Doch darin können und wollen die in der Provinz verwurzelten Angehörigen der „France périphérique“ den entwurzelten Technokraten in den Pariser Ministerien nicht folgen. Für sie sind Pkws und bezahlbarer Kraftstoff lebensnotwendig. Sie wissen auch, dass Frankreich dank seines hohen Kernenergie-Anteils an der Elektrizitätserzeugung mit seiner CO2-Bilanz schon recht gut dasteht. Und sie sehen nicht ein, dass sie mit der Diesel-Steuer die parasitären Hobbys der Pariser Bobos (Bourgeois bohémiens) subventionieren sollen, die so oft sie wollen mit steuerfreiem Kerosin um die halbe Welt fliegen können. Nicht zuletzt ist ihnen bewusst, dass der französische Staat die geplanten zusätzlichen Steuereinnahmen nur zum geringsten Teil für die Finanzierung politisch-korrekter Öko-Projekte verwenden wird, sondern vielmehr, um das große Loch im Staatshaushalt zu stopfen. Die Auslandsschulden Frankreichs haben inzwischen 100 Prozent des BIP erreicht. Seit 1974 wurde hier kein ausgeglichener Staatshaushalt mehr verabschiedet.

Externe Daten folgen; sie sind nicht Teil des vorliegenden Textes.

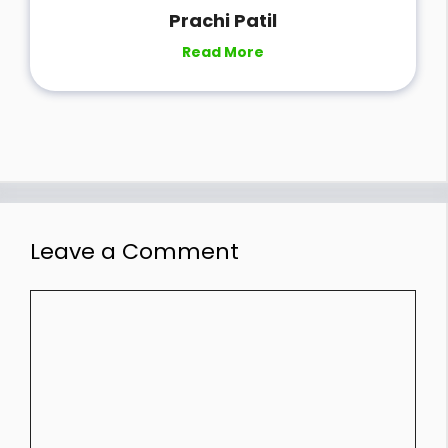
Prachi Patil
Read More
Leave a Comment
Comment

Bis zu 80 Prozent der von Instituten befragten Franzosen finden die spontane Massenbewegung der „Gilets jaunes“ sympathisch. Diese ist sicher weit davon entfernt, eine kohärente Strategie zu verfolgen. Viele der Demonstrationsteilnehmer fordern wohl, dass sich der Staat das fehlende Geld statt bei ihnen über die Diesel-Steuer lieber in Form der Wiedereinführung der Vermögenssteuer bei den „Reichen“ holen soll. Von den klassischen politischen Parteien versprechen sie sich jedenfalls wenig bis nichts. Immer mehr von ihnen beginnen auch zu begreifen, dass das Staats-Defizit vor allem dadurch entstanden ist, dass Frankreich dank seines Eliteschulsystems seit Jahrzehnten von Menschen regiert wird, die glauben, alles besser zu wissen, aber in Wirklichkeit nichts verstehen. Viele von ihnen zeigen sich bereit, in den Steuer-Streik zu treten. So ist ein Gebräu von Misstrauen und mehr oder weniger utopischen Forderungen entstanden, das früher Revolutionen vorausging. Am Samstag, den 24. November, haben sich die „Gilets jaunes“ wider zu Straßenblockaden und zu einer Demonstration auf der Pariser Pracht-Meile Champs-Elysées zusammengefunden. Dort kam es zu Ausschreitungen vermummter Anarchisten, die sich als Gelbwesten getarnt hatten. Vermutlich handelte es sich dabei, wie bei unserer Antifa, um vom Staat bestellte Provokateure. Wie es nun weitergeht, weiß niemand. Es kann sein, dass die Bewegung mit dem Herannahen der Weihnachtsfeiertage wieder abflaut. Es ist aber auch gut möglich, dass der Zorn der „France périphérique“ noch wächst und die unstrukturierte Protestbewegung gegen die Steuererhöhung noch an Dynamik gewinnt. Präsident Macron hat derweil die Einrichtung eines „Haut Conseil pour le Climat“ angekündigt. Es handelt sich dabei um ein hochrangiges Expertengremium, das wie der „Weltklimarat“ IPCC parlamentarischer Kontrolle entzogen bleiben soll. Ob die Franzosendas hinnehmen werden?